= Work task =
Pictures aside, write out every record exactly as it appears.

= Available data =
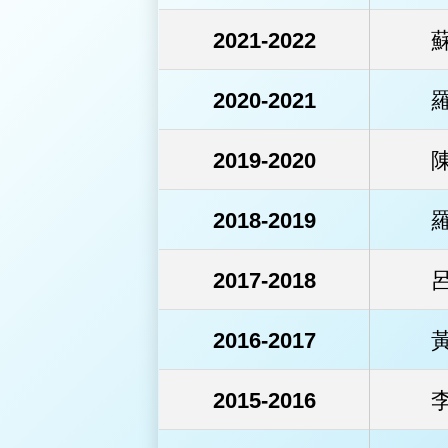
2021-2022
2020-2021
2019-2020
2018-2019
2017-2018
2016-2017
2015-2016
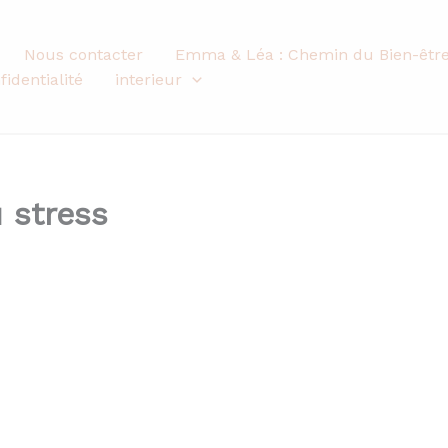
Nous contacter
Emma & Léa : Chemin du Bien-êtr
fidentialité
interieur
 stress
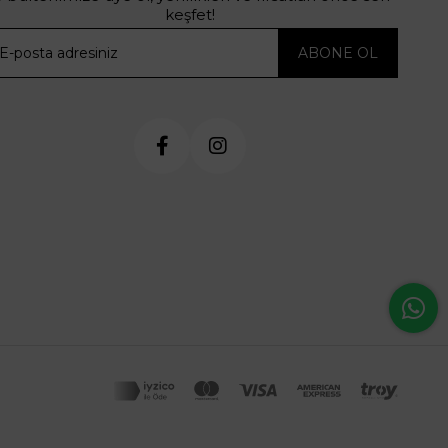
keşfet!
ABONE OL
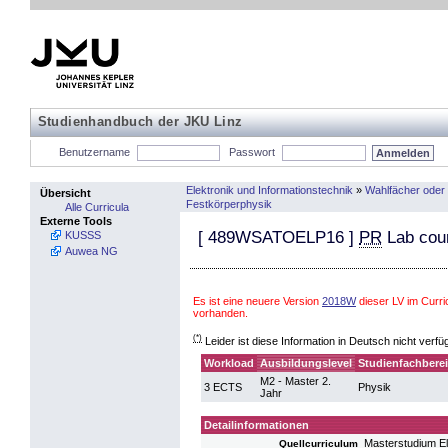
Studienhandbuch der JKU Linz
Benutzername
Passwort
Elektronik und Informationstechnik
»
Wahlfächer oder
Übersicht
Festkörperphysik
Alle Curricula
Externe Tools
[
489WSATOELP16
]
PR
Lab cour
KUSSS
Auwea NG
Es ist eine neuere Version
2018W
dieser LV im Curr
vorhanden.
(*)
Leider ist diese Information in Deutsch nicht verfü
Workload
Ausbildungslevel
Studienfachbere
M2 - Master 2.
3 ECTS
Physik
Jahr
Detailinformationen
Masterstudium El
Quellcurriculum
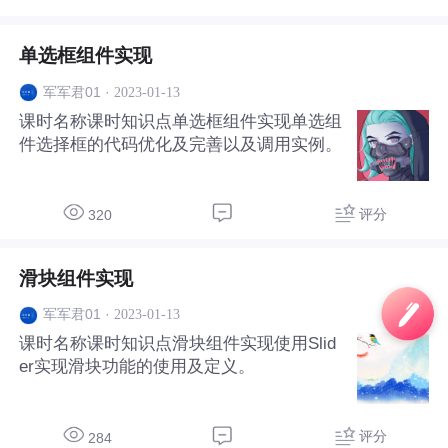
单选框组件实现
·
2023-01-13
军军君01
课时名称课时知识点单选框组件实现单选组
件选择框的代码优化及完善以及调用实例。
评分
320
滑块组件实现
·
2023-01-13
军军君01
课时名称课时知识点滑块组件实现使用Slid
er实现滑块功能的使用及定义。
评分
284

= Task result =
2021-2022
2020-2021
2019-2020
2018-2019
2017-2018
2016-2017
2015-2016
Nous contacter
Emma & Léa : Chemin du Bien-êtr
fidentialité
interieur
 stress
keşfet!
ABONE OL
Studienhandbuch der JKU Linz
Benutzername
Passwort
Elektronik und Informationstechnik
»
Wahlfächer oder
Übersicht
Festkörperphysik
Alle Curricula
Externe Tools
[
489WSATOELP16
]
PR
Lab cour
KUSSS
Auwea NG
Es ist eine neuere Version
2018W
dieser LV im Curr
vorhanden.
(*)
Leider ist diese Information in Deutsch nicht verfü
Workload
Ausbildungslevel
Studienfachbere
M2 - Master 2.
3 ECTS
Physik
Jahr
Detailinformationen
Masterstudium El
Quellcurriculum
单选框组件实现
·
2023-01-13
军军君01
课时名称课时知识点单选框组件实现单选组
件选择框的代码优化及完善以及调用实例。
评分
320
滑块组件实现
·
2023-01-13
军军君01
课时名称课时知识点滑块组件实现使用Slid
er实现滑块功能的使用及定义。
评分
284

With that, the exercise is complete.